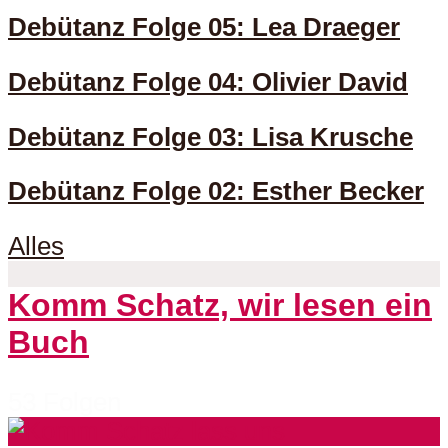
Debütanz Folge 05: Lea Draeger
Debütanz Folge 04: Olivier David
Debütanz Folge 03: Lisa Krusche
Debütanz Folge 02: Esther Becker
Alles
Komm Schatz, wir lesen ein
Buch
53 Folgen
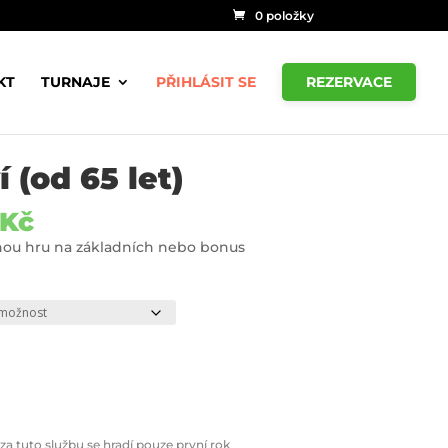
0 položky
KT
TURNAJE
PŘIHLÁSIT SE
REZERVACE
 (od 65 let)
Rozpětí
Kč
cen:
nou hru na základních nebo bonus
4
000 Kč
až
7
000 Kč
 za tuto službu se hradí pouze první rok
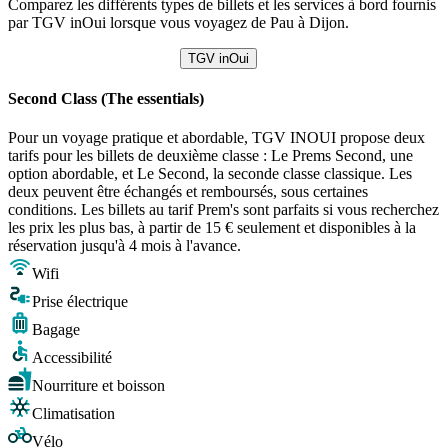
Comparez les différents types de billets et les services à bord fournis
par TGV inOui lorsque vous voyagez de Pau à Dijon.
TGV inOui
Second Class (The essentials)
Pour un voyage pratique et abordable, TGV INOUI propose deux
tarifs pour les billets de deuxième classe : Le Prems Second, une
option abordable, et Le Second, la seconde classe classique. Les
deux peuvent être échangés et remboursés, sous certaines
conditions. Les billets au tarif Prem's sont parfaits si vous recherchez
les prix les plus bas, à partir de 15 € seulement et disponibles à la
réservation jusqu'à 4 mois à l'avance.
Wifi
Prise électrique
Bagage
Accessibilité
Nourriture et boisson
Climatisation
Vélo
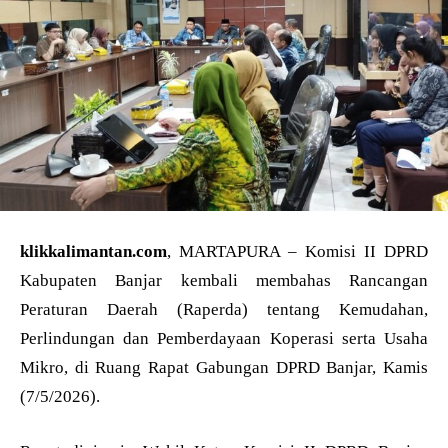
klikkalimantan.com
, MARTAPURA – Komisi II DPRD
Kabupaten Banjar kembali membahas Rancangan
Peraturan Daerah (Raperda) tentang Kemudahan,
Perlindungan dan Pemberdayaan Koperasi serta Usaha
Mikro, di Ruang Rapat Gabungan DPRD Banjar, Kamis
(7/5/2026).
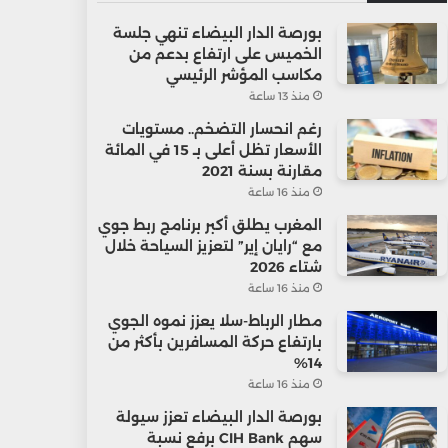
بورصة الدار البيضاء تنهي جلسة
الخميس على ارتفاع بدعم من
مكاسب المؤشر الرئيسي
منذ 13 ساعة
رغم انحسار التضخم.. مستويات
الأسعار تظل أعلى بـ 15 في المائة
مقارنة بسنة 2021
منذ 16 ساعة
المغرب يطلق أكبر برنامج ربط جوي
مع “رايان إير” لتعزيز السياحة خلال
شتاء 2026
منذ 16 ساعة
مطار الرباط-سلا يعزز نموه الجوي
بارتفاع حركة المسافرين بأكثر من
14%
منذ 16 ساعة
بورصة الدار البيضاء تعزز سيولة
سهم CIH Bank برفع نسبة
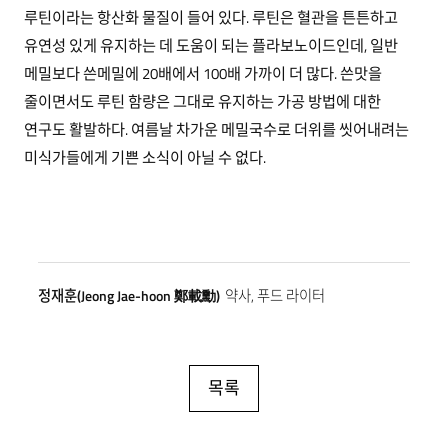
루틴이라는 항산화 물질이 들어 있다. 루틴은 혈관을 튼튼하고
유연성 있게 유지하는 데 도움이 되는 플라보노이드인데, 일반
메밀보다 쓴메밀에 20배에서 100배 가까이 더 많다. 쓴맛을
줄이면서도 루틴 함량은 그대로 유지하는 가공 방법에 대한
연구도 활발하다. 여름날 차가운 메밀국수로 더위를 씻어내려는
미식가들에게 기쁜 소식이 아닐 수 없다.
정재훈(Jeong Jae-hoon 鄭載勳)
약사, 푸드 라이터
목록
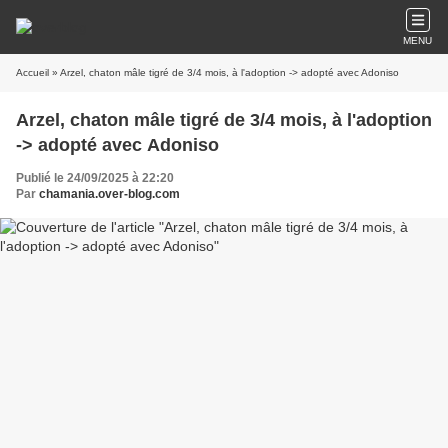
MENU
Accueil
» Arzel, chaton mâle tigré de 3/4 mois, à l'adoption -> adopté avec Adoniso
Arzel, chaton mâle tigré de 3/4 mois, à l'adoption
-> adopté avec Adoniso
Publié le 24/09/2025 à 22:20
Par
chamania.over-blog.com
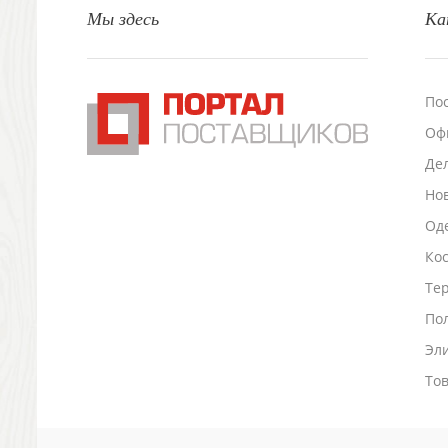
Мы здесь
Ка
Настольные аксессуары
Настольные календари
Подставки для визиток записок телефонов
Канцтовары
По
Промо
Оф
Антистрессы
Светоотражатели
Де
Зажигалки
Но
Зеркала и косметички
Оде
Открывашки
Промо-мелочи
Ко
Зонты и дождевики
Тер
Зонты-трости
По
Складные зонты
Эл
Дождевики
Деловые аксессуары
То
Дорожные органайзеры
Обложки для документов
Зажимы для купюр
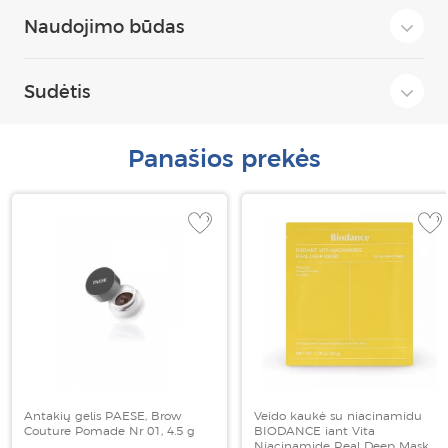
Naudojimo būdas
Sudėtis
Panašios prekės
Antakių gelis PAESE, Brow
Veido kaukė su niacinamidu
Couture Pomade Nr 01, 4.5 g
BIODANCE iant Vita
Niacinamide Real Deep Mask, 1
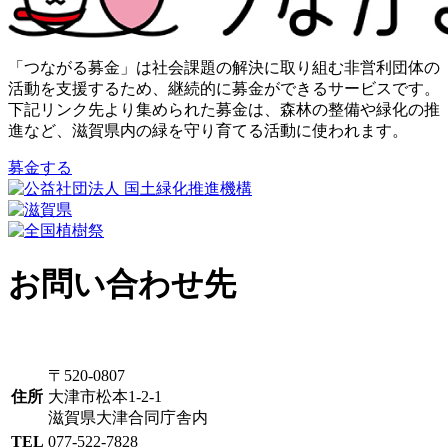
「つながる募金」は社会課題の解決に取り組む非営利団体の
活動を支援するため、継続的に募金ができるサービスです。
下記リンク先より集められた募金は、森林の整備や緑化の推
進など、滋賀県内の緑を守り育てる活動に使われます。
募金する
お問い合わせ先
〒520-0807
住所
大津市松本1-2-1
滋賀県大津合同庁舎内
TEL
077-522-7828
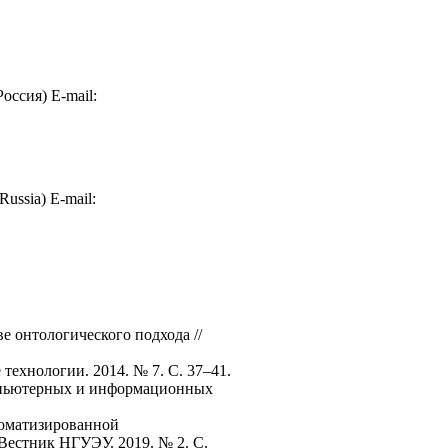
ссия) E-mail:
Russia) E-mail:
 онтологического подхода //
технологии. 2014. № 7. С. 37–41.
омпьютерных и информационных
втоматизированной
Вестник НГУЭУ. 2019. № 2. С.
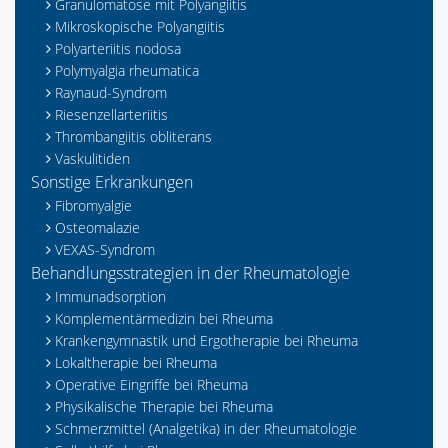
Granulomatose mit Polyangiitis
Mikroskopische Polyangiitis
Polyarteriitis nodosa
Polymyalgia rheumatica
Raynaud-Syndrom
Riesenzellarteriitis
Thrombangiitis obliterans
Vaskulitiden
Sonstige Erkrankungen
Fibromyalgie
Osteomalazie
VEXAS-Syndrom
Behandlungsstrategien in der Rheumatologie
Immunadsorption
Komplementärmedizin bei Rheuma
Krankengymnastik und Ergotherapie bei Rheuma
Lokaltherapie bei Rheuma
Operative Eingriffe bei Rheuma
Physikalische Therapie bei Rheuma
Schmerzmittel (Analgetika) in der Rheumatologie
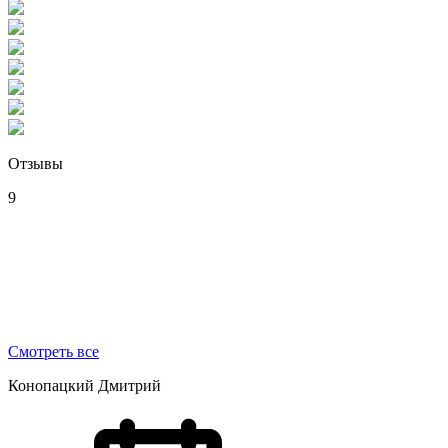
Отзывы
9
Смотреть все
Конопацкий Дмитрий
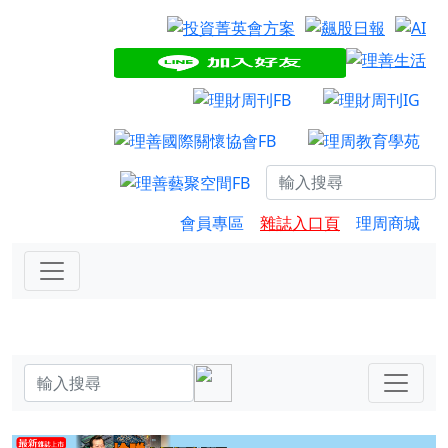
會員專區
雜誌入口頁
理周商城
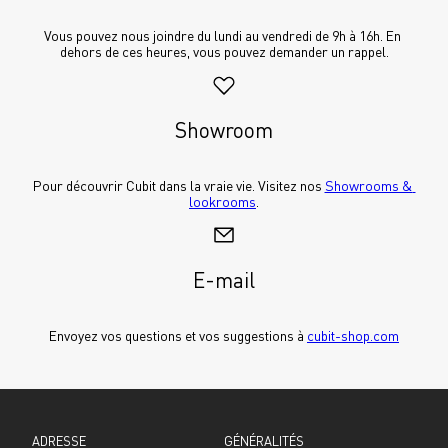
Vous pouvez nous joindre du lundi au vendredi de 9h à 16h. En 
dehors de ces heures, vous pouvez demander un rappel.
Showroom
Pour découvrir Cubit dans la vraie vie. Visitez nos 
Showrooms & 
lookrooms
.
E-mail
Envoyez vos questions et vos suggestions à 
cubit-shop.com
ADRESSE
GÉNÉRALITÉS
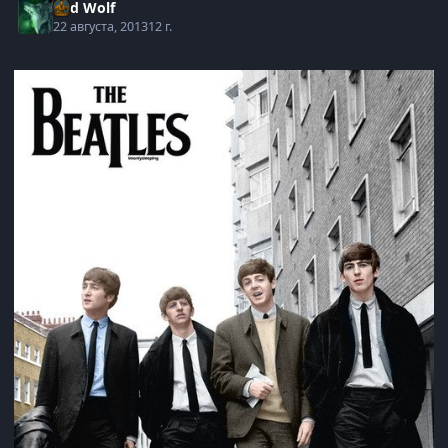
Bad Wolf
22 августа, 2013
12 г.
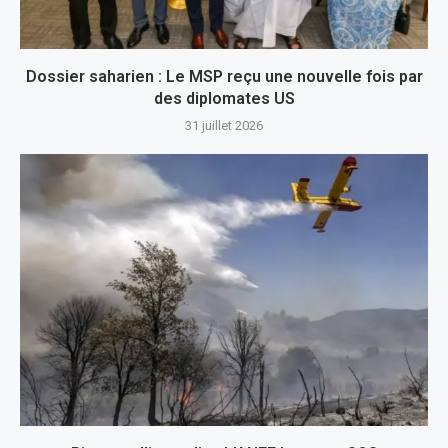
Dossier saharien : Le MSP reçu une nouvelle fois par
des diplomates US
31 juillet 2026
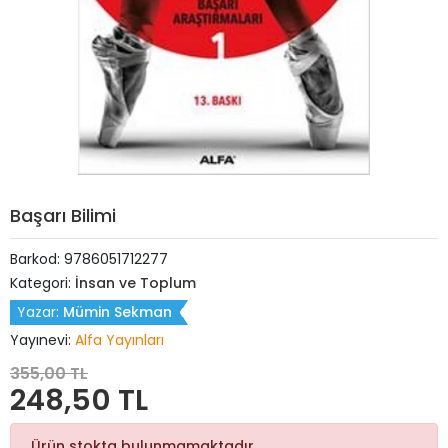
Başarı Bilimi
Barkod:
9786051712277
Kategori:
İnsan ve Toplum
Yazar:
Mümin Sekman
Yayınevi:
Alfa Yayınları
355,00 TL
248,50 TL
Ürün stokta bulunmamaktadır.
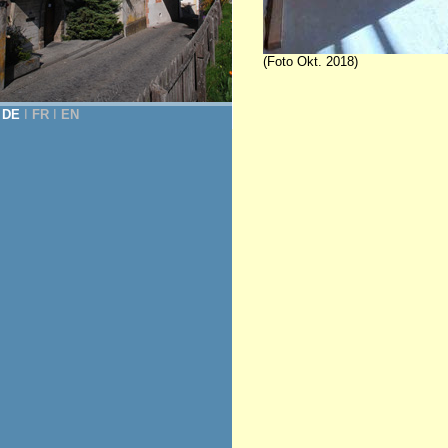
(Foto Okt. 2018)
DE
Ι
FR
Ι
EN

====================

**What you are asked to do:** Every line that holds the word "Настольные" should be copied from the listing.

**Written answer:**
Настольные аксессуары
Настольные календари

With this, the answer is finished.